* AIM OF THE EXERCISE *
Exclude the pictures, then repeat the remaining data exactly.

* DATA LISTING *
--------
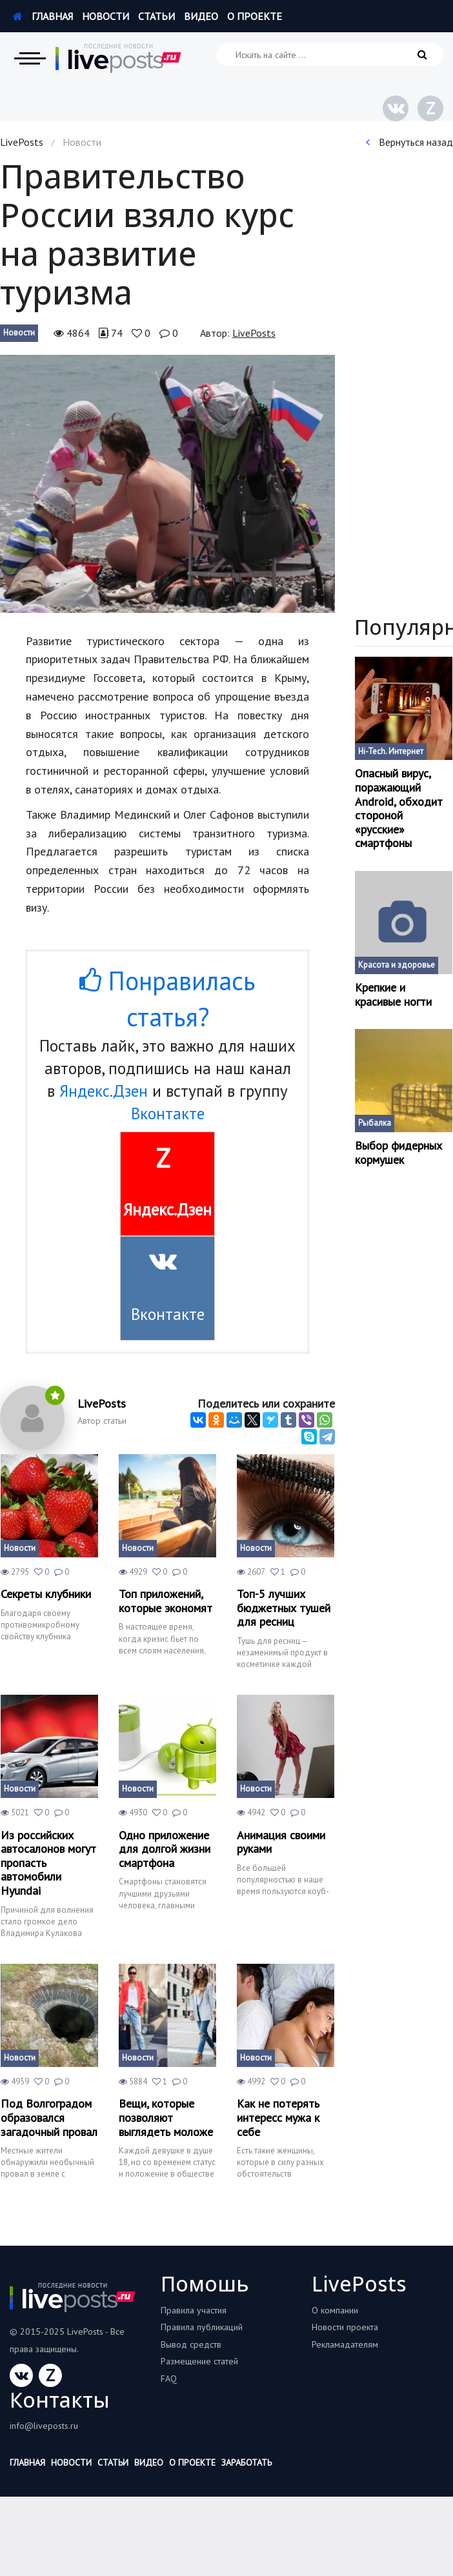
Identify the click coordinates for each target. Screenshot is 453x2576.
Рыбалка (374, 1122)
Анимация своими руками (281, 1842)
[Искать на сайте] (329, 54)
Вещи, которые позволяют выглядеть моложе (166, 2118)
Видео (201, 16)
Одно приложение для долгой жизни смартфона (164, 1849)
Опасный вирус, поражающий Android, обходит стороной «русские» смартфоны (399, 808)
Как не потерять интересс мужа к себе (278, 2118)
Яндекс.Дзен (103, 1091)
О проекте (254, 16)
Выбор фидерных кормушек (398, 1152)
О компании (335, 2310)
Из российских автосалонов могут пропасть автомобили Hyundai (48, 1863)
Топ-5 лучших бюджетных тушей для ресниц (283, 1608)
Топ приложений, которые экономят (165, 1601)
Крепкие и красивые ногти (393, 994)
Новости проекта (345, 2327)
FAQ (169, 2378)
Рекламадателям (345, 2344)
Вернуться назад (409, 141)
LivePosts (21, 141)
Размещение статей (199, 2361)
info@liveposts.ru (44, 2425)
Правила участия (193, 2310)
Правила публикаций (202, 2327)
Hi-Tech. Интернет (390, 751)
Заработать (246, 2462)
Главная (43, 16)
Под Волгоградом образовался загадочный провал (49, 2118)
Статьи (156, 16)
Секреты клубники (46, 1594)
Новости (105, 16)
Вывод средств (191, 2344)
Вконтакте (168, 1113)
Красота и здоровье (396, 964)
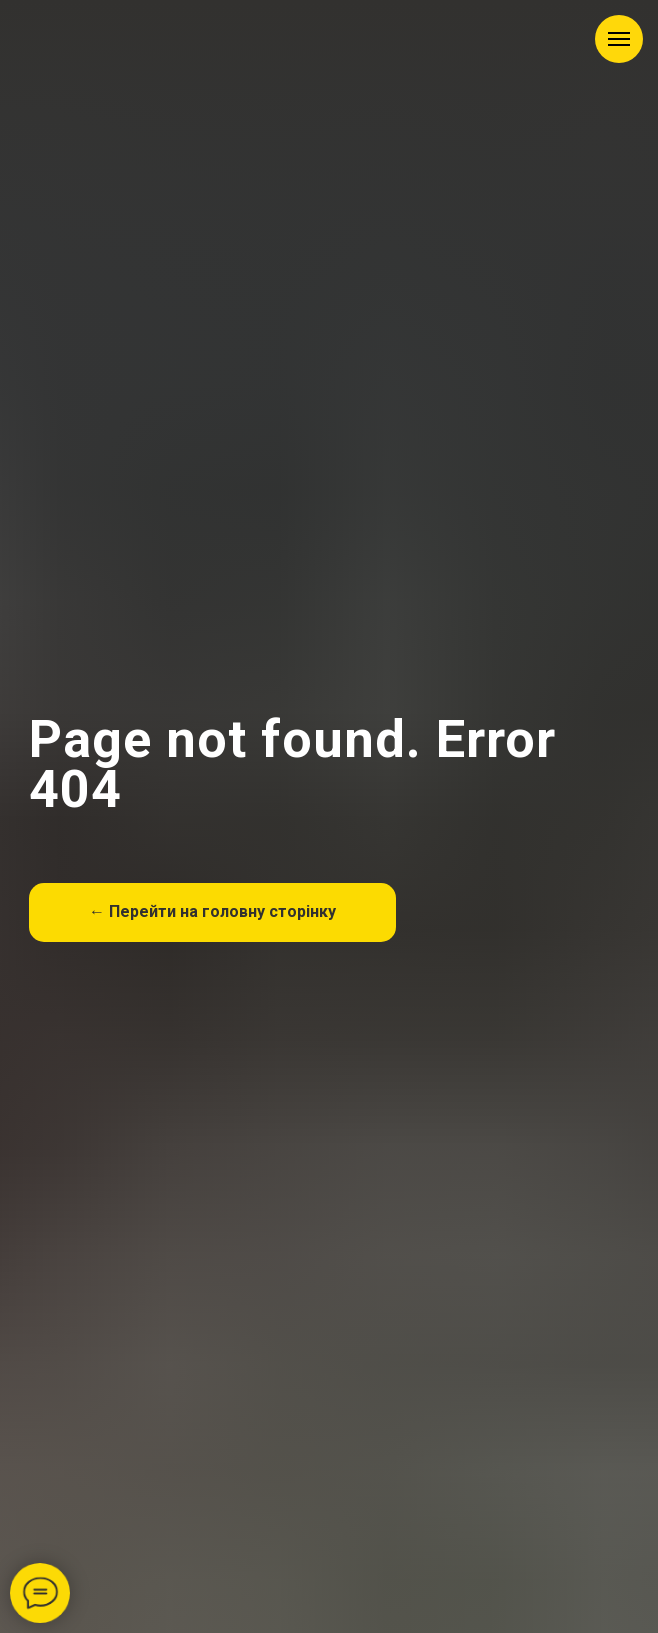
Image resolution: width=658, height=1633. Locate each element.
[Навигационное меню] (619, 39)
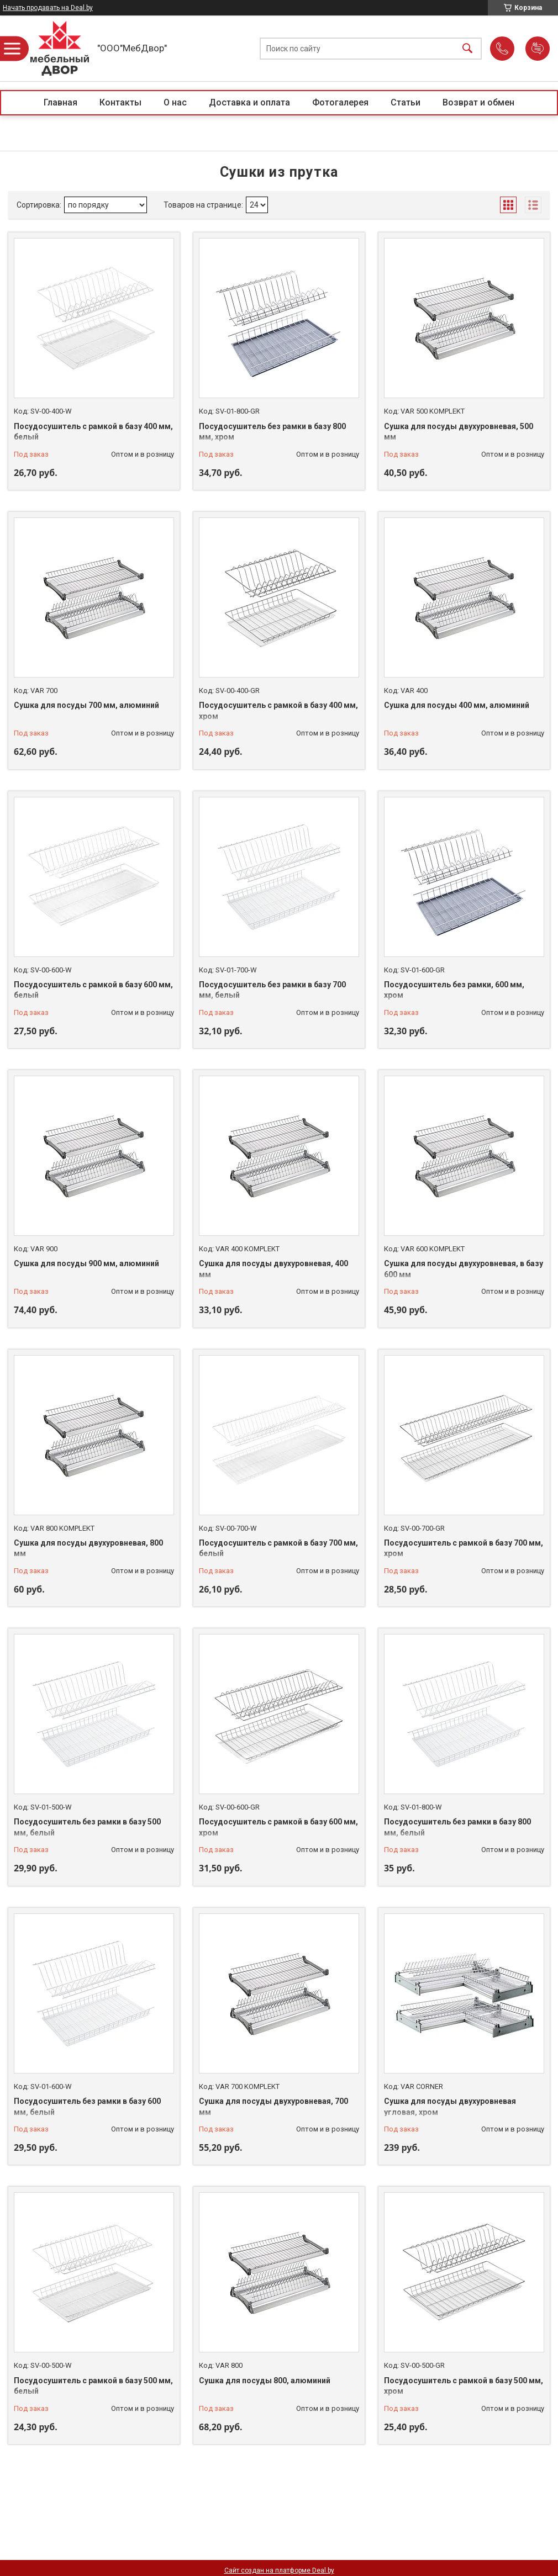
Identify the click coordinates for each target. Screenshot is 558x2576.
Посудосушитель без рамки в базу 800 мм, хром (272, 432)
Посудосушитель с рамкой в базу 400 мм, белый (93, 432)
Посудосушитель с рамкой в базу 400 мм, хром (278, 711)
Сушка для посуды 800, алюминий (264, 2380)
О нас (175, 102)
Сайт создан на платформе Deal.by (279, 2570)
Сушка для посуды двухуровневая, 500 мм (458, 432)
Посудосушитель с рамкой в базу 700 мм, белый (278, 1548)
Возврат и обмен (478, 102)
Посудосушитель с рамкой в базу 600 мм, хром (278, 1827)
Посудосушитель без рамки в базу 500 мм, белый (87, 1827)
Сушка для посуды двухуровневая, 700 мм (273, 2107)
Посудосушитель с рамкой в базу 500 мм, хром (463, 2386)
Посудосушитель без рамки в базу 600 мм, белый (87, 2107)
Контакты (120, 102)
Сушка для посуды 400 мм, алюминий (456, 705)
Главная (60, 102)
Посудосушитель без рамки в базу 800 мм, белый (457, 1827)
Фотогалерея (340, 102)
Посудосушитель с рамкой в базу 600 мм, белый (93, 990)
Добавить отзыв (537, 48)
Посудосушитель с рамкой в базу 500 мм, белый (93, 2386)
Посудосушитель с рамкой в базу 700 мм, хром (463, 1548)
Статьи (405, 102)
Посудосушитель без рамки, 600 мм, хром (454, 990)
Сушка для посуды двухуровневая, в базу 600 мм (463, 1269)
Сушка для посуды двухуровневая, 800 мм (88, 1548)
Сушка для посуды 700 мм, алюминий (86, 705)
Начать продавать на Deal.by (48, 8)
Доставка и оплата (249, 102)
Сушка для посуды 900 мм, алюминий (86, 1263)
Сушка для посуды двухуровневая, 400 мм (273, 1269)
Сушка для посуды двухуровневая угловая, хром (450, 2107)
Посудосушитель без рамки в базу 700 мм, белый (272, 990)
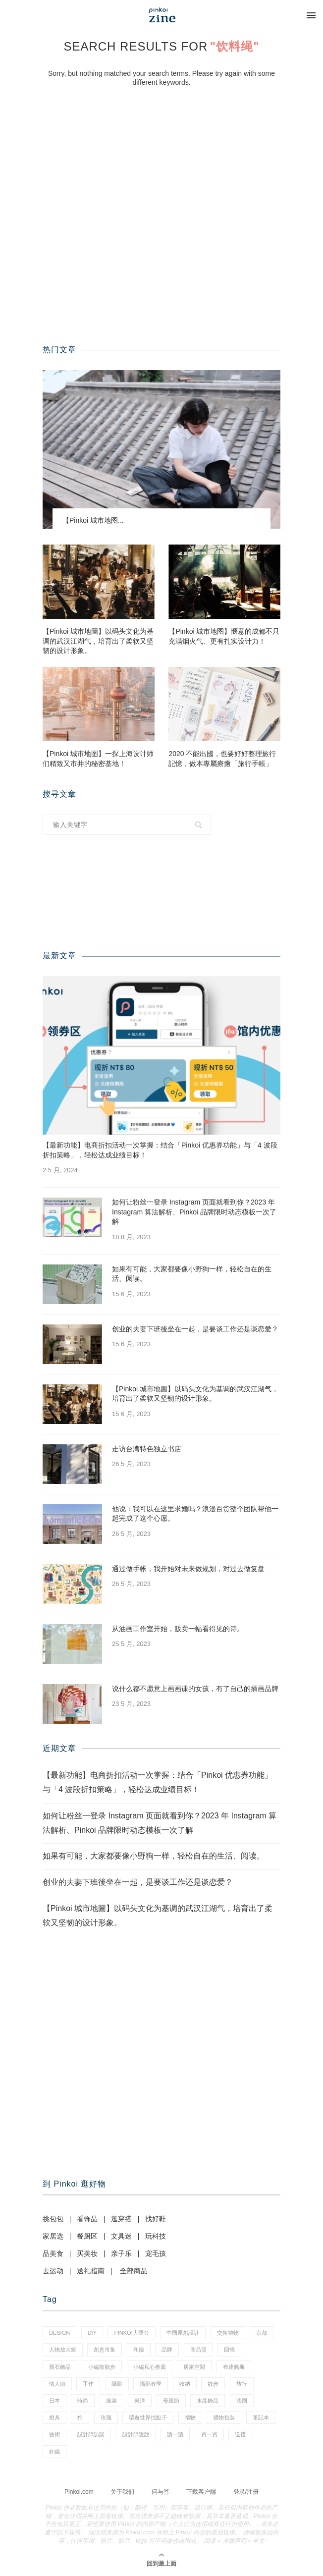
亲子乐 (121, 2253)
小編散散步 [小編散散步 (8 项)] (101, 2367)
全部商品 (134, 2271)
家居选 (53, 2236)
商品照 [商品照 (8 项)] (198, 2350)
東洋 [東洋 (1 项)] (139, 2401)
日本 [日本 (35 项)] (54, 2401)
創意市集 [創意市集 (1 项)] (104, 2350)
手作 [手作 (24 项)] (88, 2384)
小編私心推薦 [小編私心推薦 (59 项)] (149, 2367)
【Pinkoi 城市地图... (93, 520)
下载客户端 (201, 2491)
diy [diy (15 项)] (92, 2333)
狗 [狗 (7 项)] (80, 2417)
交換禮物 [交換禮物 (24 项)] (228, 2333)
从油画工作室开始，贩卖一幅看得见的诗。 (178, 1629)
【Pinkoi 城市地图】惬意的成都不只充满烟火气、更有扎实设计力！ (223, 636)
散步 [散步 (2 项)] (213, 2384)
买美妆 (87, 2253)
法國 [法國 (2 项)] (241, 2401)
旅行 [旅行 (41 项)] (241, 2384)
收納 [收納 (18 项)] (184, 2384)
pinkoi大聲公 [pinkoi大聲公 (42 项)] (131, 2333)
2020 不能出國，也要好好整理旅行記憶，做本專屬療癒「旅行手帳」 (222, 758)
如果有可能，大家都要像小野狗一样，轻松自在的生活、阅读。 (191, 1274)
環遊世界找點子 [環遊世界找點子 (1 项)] (148, 2417)
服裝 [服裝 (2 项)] (111, 2401)
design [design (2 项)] (59, 2333)
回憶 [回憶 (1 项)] (229, 2350)
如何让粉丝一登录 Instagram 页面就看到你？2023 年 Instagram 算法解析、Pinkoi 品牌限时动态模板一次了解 (194, 1211)
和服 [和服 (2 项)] (138, 2350)
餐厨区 (87, 2236)
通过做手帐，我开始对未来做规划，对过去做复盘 (188, 1569)
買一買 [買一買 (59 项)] (209, 2434)
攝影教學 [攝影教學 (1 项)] (151, 2384)
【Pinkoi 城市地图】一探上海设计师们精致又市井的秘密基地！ (98, 758)
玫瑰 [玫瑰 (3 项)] (106, 2417)
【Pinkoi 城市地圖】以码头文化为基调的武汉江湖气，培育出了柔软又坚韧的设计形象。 (98, 641)
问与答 (160, 2491)
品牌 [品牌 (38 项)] (167, 2350)
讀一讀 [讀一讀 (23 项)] (175, 2434)
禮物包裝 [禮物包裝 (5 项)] (224, 2417)
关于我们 (122, 2491)
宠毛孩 (155, 2253)
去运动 (53, 2271)
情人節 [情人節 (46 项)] (57, 2384)
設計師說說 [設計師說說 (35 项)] (136, 2434)
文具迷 (121, 2236)
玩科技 (155, 2236)
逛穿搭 (121, 2219)
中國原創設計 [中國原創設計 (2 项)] (182, 2333)
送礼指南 (91, 2271)
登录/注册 (246, 2491)
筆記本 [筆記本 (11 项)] (261, 2417)
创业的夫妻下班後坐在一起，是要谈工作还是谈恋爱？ (195, 1329)
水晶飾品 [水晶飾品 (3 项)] (207, 2401)
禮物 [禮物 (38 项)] (190, 2417)
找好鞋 (155, 2219)
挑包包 (53, 2219)
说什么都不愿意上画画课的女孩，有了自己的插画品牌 (195, 1689)
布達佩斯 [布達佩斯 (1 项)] (234, 2367)
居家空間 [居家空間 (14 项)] (194, 2367)
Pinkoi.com (79, 2491)
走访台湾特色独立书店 (146, 1449)
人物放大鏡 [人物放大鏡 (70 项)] (62, 2350)
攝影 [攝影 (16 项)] (116, 2384)
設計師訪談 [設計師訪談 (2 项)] (91, 2434)
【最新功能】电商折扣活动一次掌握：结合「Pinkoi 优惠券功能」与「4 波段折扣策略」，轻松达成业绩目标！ (160, 1150)
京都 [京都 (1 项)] (261, 2333)
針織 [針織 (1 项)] (54, 2452)
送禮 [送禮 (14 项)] (240, 2434)
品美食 (53, 2253)
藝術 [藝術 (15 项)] (54, 2434)
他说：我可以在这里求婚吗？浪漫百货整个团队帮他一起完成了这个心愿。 (195, 1514)
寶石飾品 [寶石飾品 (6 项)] (60, 2367)
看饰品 (87, 2219)
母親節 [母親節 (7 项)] (171, 2401)
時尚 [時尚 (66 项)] (82, 2401)
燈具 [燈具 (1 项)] (54, 2417)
--------
* REPLY *
Identify the click coordinates for each target. Screenshot is 453x2576.
Рыбалка (374, 1122)
Анимация своими руками (281, 1842)
[Искать на сайте] (329, 54)
Вещи, которые позволяют выглядеть моложе (166, 2118)
Видео (201, 16)
Одно приложение для долгой жизни смартфона (164, 1849)
Опасный вирус, поражающий Android, обходит стороной «русские» смартфоны (399, 808)
Как не потерять интересс мужа к себе (278, 2118)
Яндекс.Дзен (103, 1091)
О проекте (254, 16)
Выбор фидерных кормушек (398, 1152)
О компании (335, 2310)
Из российских автосалонов могут пропасть автомобили Hyundai (48, 1863)
Топ-5 лучших бюджетных тушей для ресниц (283, 1608)
Топ приложений, которые экономят (165, 1601)
Крепкие и красивые ногти (393, 994)
Новости проекта (345, 2327)
FAQ (169, 2378)
Рекламадателям (345, 2344)
Вернуться назад (409, 141)
LivePosts (21, 141)
Размещение статей (199, 2361)
info@liveposts.ru (44, 2425)
Правила участия (193, 2310)
Правила публикаций (202, 2327)
Hi-Tech. Интернет (390, 751)
Заработать (246, 2462)
Главная (43, 16)
Под Волгоградом образовался загадочный провал (49, 2118)
Статьи (156, 16)
Секреты клубники (46, 1594)
Новости (105, 16)
Вывод средств (191, 2344)
Вконтакте (168, 1113)
Красота и здоровье (396, 964)
Image resolution: width=658, height=1633. Locate each element.
[Навигационное меню] (619, 39)
Identify the click coordinates for each target. Screenshot is 558x2576.
Посудосушитель без рамки в базу 800 мм, хром (272, 432)
Посудосушитель с рамкой в базу 400 мм, белый (93, 432)
Посудосушитель с рамкой в базу 400 мм, хром (278, 711)
Сушка для посуды 800, алюминий (264, 2380)
О нас (175, 102)
Сайт создан на платформе Deal.by (279, 2570)
Сушка для посуды двухуровневая, 500 мм (458, 432)
Посудосушитель с рамкой в базу 700 мм, белый (278, 1548)
Возврат и обмен (478, 102)
Посудосушитель с рамкой в базу 600 мм, хром (278, 1827)
Посудосушитель без рамки в базу 500 мм, белый (87, 1827)
Сушка для посуды двухуровневая, 700 мм (273, 2107)
Посудосушитель с рамкой в базу 500 мм, хром (463, 2386)
Посудосушитель без рамки в базу 600 мм, белый (87, 2107)
Контакты (120, 102)
Сушка для посуды 400 мм, алюминий (456, 705)
Главная (60, 102)
Посудосушитель без рамки в базу 800 мм, белый (457, 1827)
Фотогалерея (340, 102)
Посудосушитель с рамкой в базу 600 мм, белый (93, 990)
Добавить отзыв (537, 48)
Посудосушитель с рамкой в базу 500 мм, белый (93, 2386)
Посудосушитель с рамкой в базу 700 мм, хром (463, 1548)
Статьи (405, 102)
Посудосушитель без рамки, 600 мм, хром (454, 990)
Сушка для посуды двухуровневая, в базу 600 мм (463, 1269)
Сушка для посуды двухуровневая, 800 мм (88, 1548)
Сушка для посуды 700 мм, алюминий (86, 705)
Начать продавать на Deal.by (48, 8)
Доставка и оплата (249, 102)
Сушка для посуды 900 мм, алюминий (86, 1263)
Сушка для посуды двухуровневая, 400 мм (273, 1269)
Сушка для посуды двухуровневая угловая, хром (450, 2107)
Посудосушитель без рамки в базу 700 мм, белый (272, 990)
亲子乐 (121, 2253)
小編散散步 [小編散散步 (8 项)] (101, 2367)
全部商品 (134, 2271)
家居选 (53, 2236)
商品照 [商品照 (8 项)] (198, 2350)
東洋 [東洋 (1 项)] (139, 2401)
日本 [日本 (35 项)] (54, 2401)
創意市集 [創意市集 (1 项)] (104, 2350)
手作 [手作 (24 项)] (88, 2384)
小編私心推薦 [小編私心推薦 (59 项)] (149, 2367)
【Pinkoi 城市地图... (93, 520)
下载客户端 (201, 2491)
diy [diy (15 项)] (92, 2333)
狗 [狗 (7 项)] (80, 2417)
交換禮物 [交換禮物 (24 项)] (228, 2333)
从油画工作室开始，贩卖一幅看得见的诗。 (178, 1629)
【Pinkoi 城市地图】惬意的成都不只充满烟火气、更有扎实设计力！ (223, 636)
散步 [散步 (2 项)] (213, 2384)
买美妆 (87, 2253)
法國 [法國 (2 项)] (241, 2401)
旅行 [旅行 (41 项)] (241, 2384)
收納 [收納 (18 项)] (184, 2384)
pinkoi大聲公 [pinkoi大聲公 (42 项)] (131, 2333)
2020 不能出國，也要好好整理旅行記憶，做本專屬療癒「旅行手帳」 (222, 758)
如果有可能，大家都要像小野狗一样，轻松自在的生活、阅读。 (191, 1274)
環遊世界找點子 [環遊世界找點子 (1 项)] (148, 2417)
服裝 [服裝 (2 项)] (111, 2401)
design [design (2 项)] (59, 2333)
回憶 [回憶 (1 项)] (229, 2350)
如何让粉丝一登录 Instagram 页面就看到你？2023 年 Instagram 算法解析、Pinkoi 品牌限时动态模板一次了解 (194, 1211)
和服 [和服 (2 项)] (138, 2350)
餐厨区 (87, 2236)
通过做手帐，我开始对未来做规划，对过去做复盘 (188, 1569)
買一買 [買一買 (59 项)] (209, 2434)
攝影教學 [攝影教學 (1 项)] (151, 2384)
【Pinkoi 城市地图】一探上海设计师们精致又市井的秘密基地！ (98, 758)
玫瑰 [玫瑰 (3 项)] (106, 2417)
【Pinkoi 城市地圖】以码头文化为基调的武汉江湖气，培育出了柔软又坚韧的设计形象。 (98, 641)
问与答 (160, 2491)
品牌 [品牌 (38 项)] (167, 2350)
讀一讀 [讀一讀 (23 项)] (175, 2434)
禮物包裝 [禮物包裝 (5 项)] (224, 2417)
关于我们 (122, 2491)
宠毛孩 (155, 2253)
去运动 (53, 2271)
情人節 [情人節 (46 项)] (57, 2384)
設計師說說 [設計師說說 (35 项)] (136, 2434)
文具迷 (121, 2236)
玩科技 (155, 2236)
逛穿搭 (121, 2219)
中國原創設計 [中國原創設計 (2 项)] (182, 2333)
送礼指南 (91, 2271)
登录/注册 (246, 2491)
筆記本 [筆記本 (11 项)] (261, 2417)
创业的夫妻下班後坐在一起，是要谈工作还是谈恋爱？ (195, 1329)
水晶飾品 [水晶飾品 (3 项)] (207, 2401)
禮物 [禮物 (38 项)] (190, 2417)
找好鞋 (155, 2219)
挑包包 (53, 2219)
说什么都不愿意上画画课的女孩，有了自己的插画品牌 (195, 1689)
布達佩斯 [布達佩斯 (1 项)] (234, 2367)
居家空間 [居家空間 (14 项)] (194, 2367)
Pinkoi.com (79, 2491)
走访台湾特色独立书店 (146, 1449)
人物放大鏡 [人物放大鏡 (70 项)] (62, 2350)
攝影 [攝影 (16 项)] (116, 2384)
設計師訪談 [設計師訪談 (2 项)] (91, 2434)
【最新功能】电商折扣活动一次掌握：结合「Pinkoi 优惠券功能」与「4 波段折扣策略」，轻松达成业绩目标！ (160, 1150)
京都 [京都 (1 项)] (261, 2333)
針織 [針織 (1 项)] (54, 2452)
送禮 [送禮 (14 项)] (240, 2434)
品美食 (53, 2253)
藝術 [藝術 (15 项)] (54, 2434)
他说：我可以在这里求婚吗？浪漫百货整个团队帮他一起完成了这个心愿。 (195, 1514)
寶石飾品 [寶石飾品 (6 项)] (60, 2367)
看饰品 (87, 2219)
母親節 [母親節 (7 项)] (171, 2401)
時尚 [時尚 (66 项)] (82, 2401)
燈具 [燈具 (1 项)] (54, 2417)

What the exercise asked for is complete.